How to Chop an Onion in Four Easy Steps

Chopping an Onion

Ken Haedrich
Onions

Whether you’re making a sandwich or cooking dinner, there’s a good chance that you may be chopping up onions for added flavor.

These wrapped wonders are not only good for cooking, but also provide natural health benefits!

Chop an Onion in Four Steps

Here are tips on how to chop an onion in four easy steps from expert cook Ken Haedrich.

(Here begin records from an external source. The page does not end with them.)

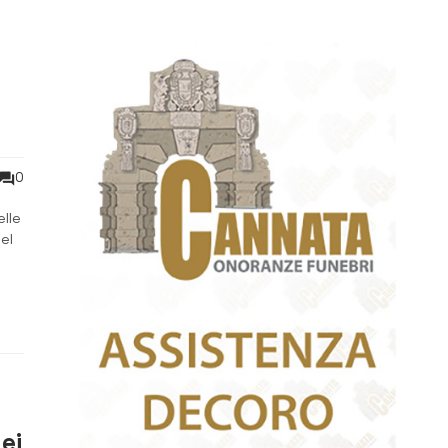
0
elle
el
ei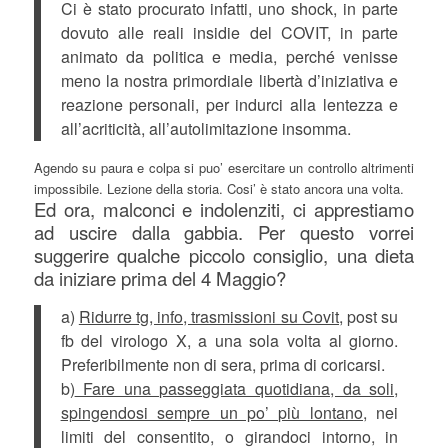
Ci è stato procurato infatti, uno shock, in parte
dovuto alle reali insidie del COVIT, in parte
animato da politica e media, perché venisse
meno la nostra primordiale libertà d’iniziativa e
reazione personali, per indurci alla lentezza e
all’acriticità, all’autolimitazione insomma.
Agendo su paura e colpa si puo’ esercitare un controllo altrimenti
impossibile. Lezione della storia. Cosi’ è stato ancora una volta.
Ed ora, malconci e indolenziti, ci apprestiamo
ad uscire dalla gabbia. Per questo vorrei
suggerire qualche piccolo consiglio, una dieta
da iniziare prima del 4 Maggio?
a)
Ridurre tg, info, trasmissioni su Covit,
post su
fb del virologo X, a una sola volta al giorno.
Preferibilmente non di sera, prima di coricarsi.
b)
Fare una passeggiata quotidiana, da soli,
spingendosi sempre un po’ più lontano,
nei
limiti del consentito, o girandoci intorno, in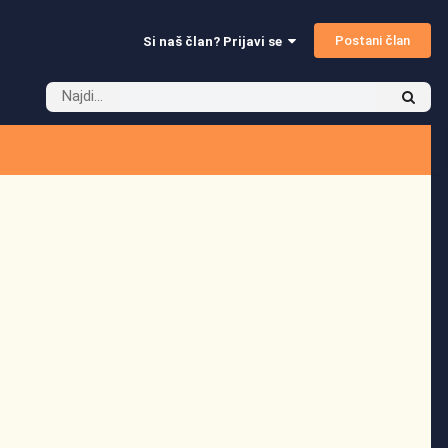
Postani član
Si naš član? Prijavi se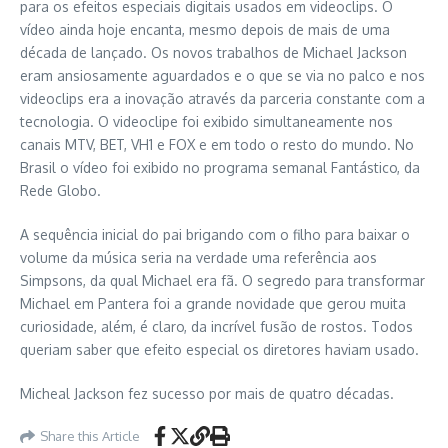
para os efeitos especiais digitais usados em videoclips. O
vídeo ainda hoje encanta, mesmo depois de mais de uma
década de lançado. Os novos trabalhos de Michael Jackson
eram ansiosamente aguardados e o que se via no palco e nos
videoclips era a inovação através da parceria constante com a
tecnologia. O videoclipe foi exibido simultaneamente nos
canais MTV, BET, VH1 e FOX e em todo o resto do mundo. No
Brasil o vídeo foi exibido no programa semanal Fantástico, da
Rede Globo.
A sequência inicial do pai brigando com o filho para baixar o
volume da música seria na verdade uma referência aos
Simpsons, da qual Michael era fã. O segredo para transformar
Michael em Pantera foi a grande novidade que gerou muita
curiosidade, além, é claro, da incrível fusão de rostos. Todos
queriam saber que efeito especial os diretores haviam usado.
Micheal Jackson fez sucesso por mais de quatro décadas.
Share this Article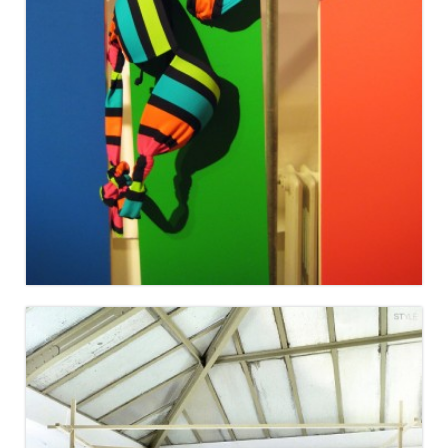
LA HALLE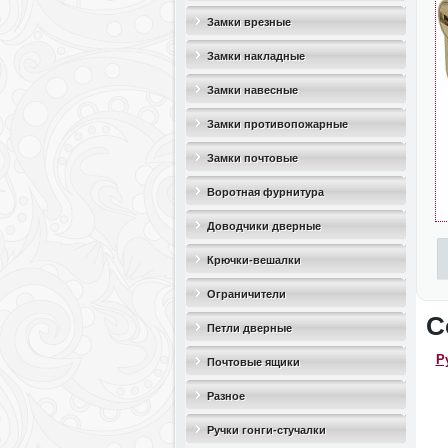
Замки врезные
Замки накладные
Замки навесные
Замки противопожарные
Замки почтовые
Воротная фурнитура
Доводчики дверные
Крючки-вешалки
Ограничители
С
дверные(стопоры)
Петли дверные
Р
Почтовые ящики
Разное
Ручки гонги-стучалки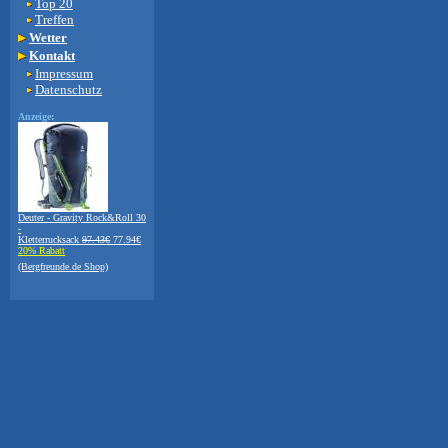
Top 20
Treffen
Wetter
Kontakt
Impressum
Datenschutz
Anzeige:
Deuter - Gravity Rock&Roll 30
-
Kletterrucksack
97.43€
77.94€
20% Rabatt
(Bergfreunde.de Shop)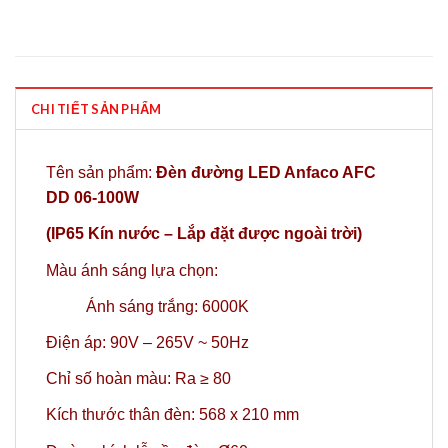
CHI TIẾT SẢN PHẨM
Tên sản phẩm:
Đèn đường LED Anfaco AFC
DD 06-100W
(IP65 Kín nước – Lắp đặt được ngoài trời)
Màu ánh sáng lựa chọn:
Ánh sáng trắng: 6000K
Điện áp: 90V – 265V ~ 50Hz
Chỉ số hoàn màu: Ra ≥ 80
Kích thước thân đèn: 568 x 210 mm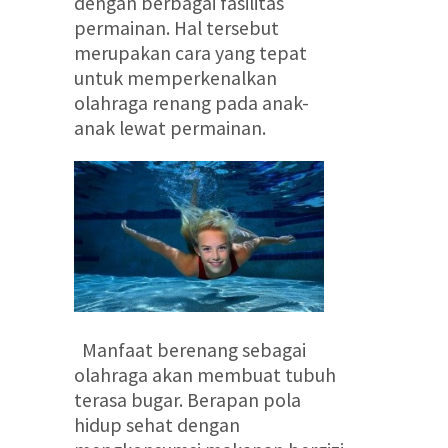
dengan berbagai fasilitas
permainan. Hal tersebut
merupakan cara yang tepat
untuk memperkenalkan
olahraga renang pada anak-
anak lewat permainan.
Manfaat berenang sebagai
olahraga akan membuat tubuh
terasa bugar. Berapan pola
hidup sehat dengan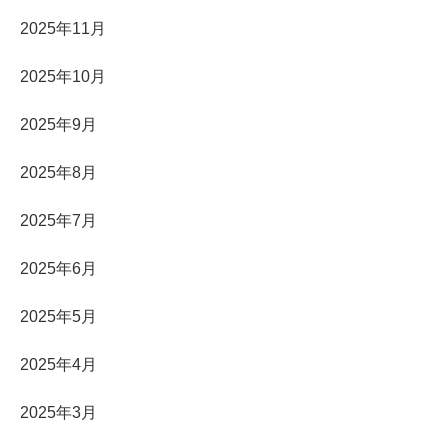
2025年11月
2025年10月
2025年9月
2025年8月
2025年7月
2025年6月
2025年5月
2025年4月
2025年3月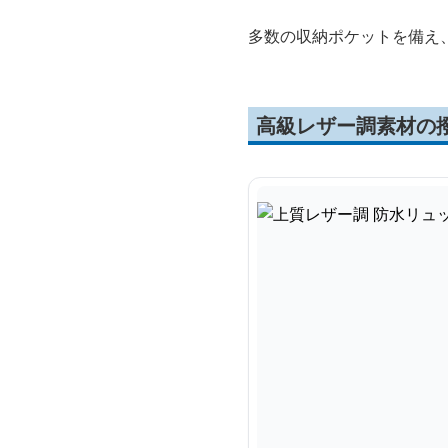
多数の収納ポケットを備え
高級レザー調素材の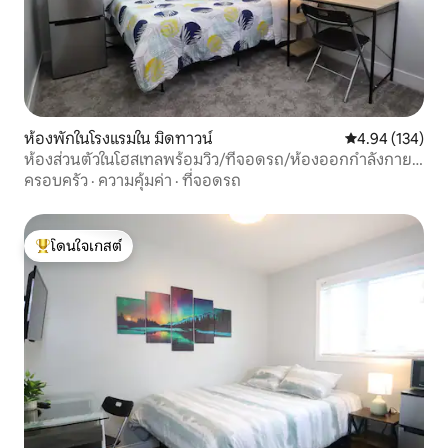
ห้องพักในโรงแรมใน มิดทาวน์
คะแนนเฉลี่ย 4.9
4.94 (134)
ห้องส่วนตัวในโฮสเทลพร้อมวิว/ที่จอดรถ/ห้องออกกำลังกาย
309
ครอบครัว
·
ความคุ้มค่า
·
ที่จอดรถ
โดนใจเกสต์
โดนใจเกสต์ที่สุด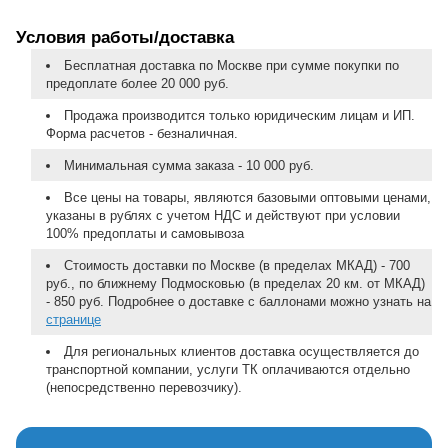
Условия работы/доставка
Бесплатная доставка по Москве при сумме покупки по
предоплате более 20 000 руб.
Продажа производится только юридическим лицам и ИП.
Форма расчетов - безналичная.
Минимальная сумма заказа - 10 000 руб.
Все цены на товары, являются базовыми оптовыми ценами,
указаны в рублях с учетом НДС и действуют при условии
100% предоплаты и самовывоза
Стоимость доставки по Москве (в пределах МКАД) - 700
руб., по ближнему Подмосковью (в пределах 20 км. от МКАД)
- 850 руб. Подробнее о доставке с баллонами можно узнать на
странице
Для региональных клиентов доставка осуществляется до
транспортной компании, услуги ТК оплачиваются отдельно
(непосредственно перевозчику).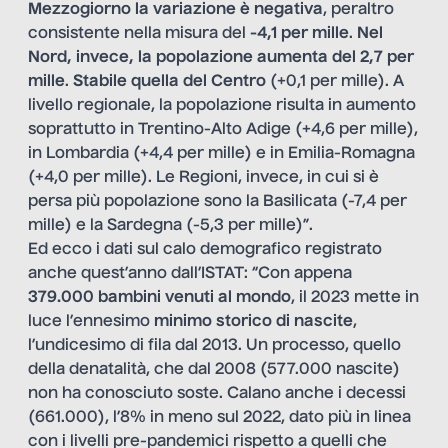
Mezzogiorno la variazione è negativa
, peraltro
consistente nella misura del
-4,1 per mille
.
Nel
Nord, invece, la popolazione aumenta del 2,7 per
mille
.
Stabile quella del Centro
(+0,1 per mille). A
livello regionale, la popolazione risulta in aumento
soprattutto in Trentino-Alto Adige (+4,6 per mille),
in Lombardia (+4,4 per mille) e in Emilia-Romagna
(+4,0 per mille). Le Regioni, invece, in cui si è
persa più popolazione sono la Basilicata (-7,4 per
mille) e la Sardegna (-5,3 per mille)”.
Ed ecco i dati sul calo demografico registrato
anche quest’anno dall’ISTAT: “Con appena
379.000 bambini venuti al mondo
, il 2023 mette in
luce l’ennesimo
minimo storico di nascite
,
l’undicesimo di fila dal 2013. Un processo, quello
della denatalità, che dal 2008 (577.000 nascite)
non ha conosciuto soste. Calano anche i decessi
(661.000), l’8% in meno sul 2022, dato più in linea
con i livelli pre-pandemici rispetto a quelli che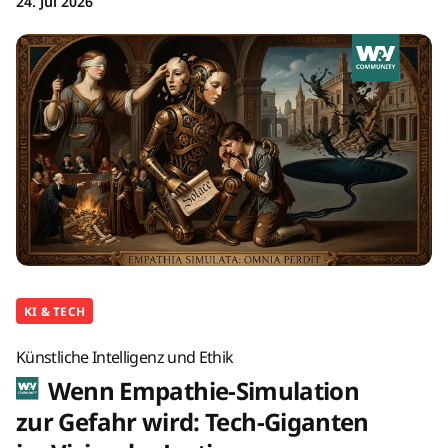
24. Jul 2026
KI & TECH
Künstliche Intelligenz und Ethik
Wenn Empathie-Simulation
zur Gefahr wird: Tech-Giganten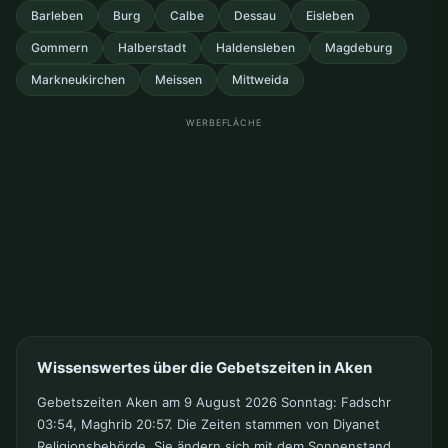
Barleben
Burg
Calbe
Dessau
Eisleben
Gommern
Halberstadt
Haldensleben
Magdeburg
Markneukirchen
Meissen
Mittweida
WERBEFLÄCHE
Wissenswertes über die Gebetszeiten in Aken
Gebetszeiten Aken am 9 August 2026 Sonntag: Fadschr
03:54, Maghrib 20:57. Die Zeiten stammen von Diyanet
Religionsbehörde. Sie ändern sich mit dem Sonnenstand.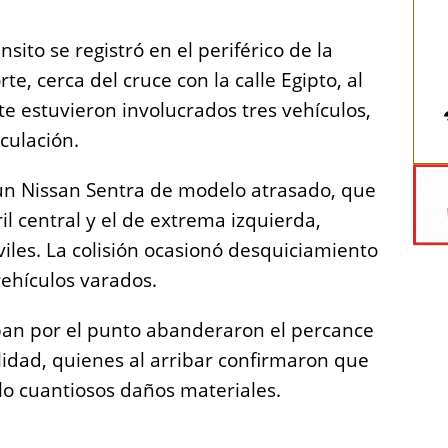
ito se registró en el periférico de la
te, cerca del cruce con la calle Egipto, al
nte estuvieron involucrados tres vehículos,
culación.
 un Nissan Sentra de modelo atrasado, que
il central y el de extrema izquierda,
les. La colisión ocasionó desquiciamiento
vehículos varados.
ban por el punto abanderaron el percance
lidad, quienes al arribar confirmaron que
lo cuantiosos daños materiales.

  1. Select a sharp chef’s knife. Before you begin, peel off as many layers of papery skin as you can, the better to make your first cut without your knife glancing off the surface. Pull off any hairy roots, too. They have an unappetizing way of ending up where they shouldn’t. Place the onion on its side on a chopping board. Hold your knife comfortably, with your forefinger running down one side of the blade and your thumb pressed against the opposite side. With one fell swoop, slide the knife down and away from you, slicing off the top half inch of the onion. (If your knife isn’t particularly sharp, first pierce the surface of the onion with the tip of your knife so the blade has a starting notch.)
  2. Turn the onion so it rests on the newly cut flat surface. Starting at the center of the root end, slice the onion in half. Peel off any remaining skin.
  3. Rest half the onion on its largest flat surface, root end pointing away from you. Working from the far edge of the onion toward your body, slice down through the onion, leaving about ½ inch between each cut. Do not, however, slice through the onion at the root end. (An intact root end keeps the onion from falling apart.)
  4. Rotate the onion so the end cut faces your knife blade. Then make ½-inch cuts perpendicular to the first set of cuts. The onion will fall apart into neat, ½-inch dice. Discard root. Repeat with the other half.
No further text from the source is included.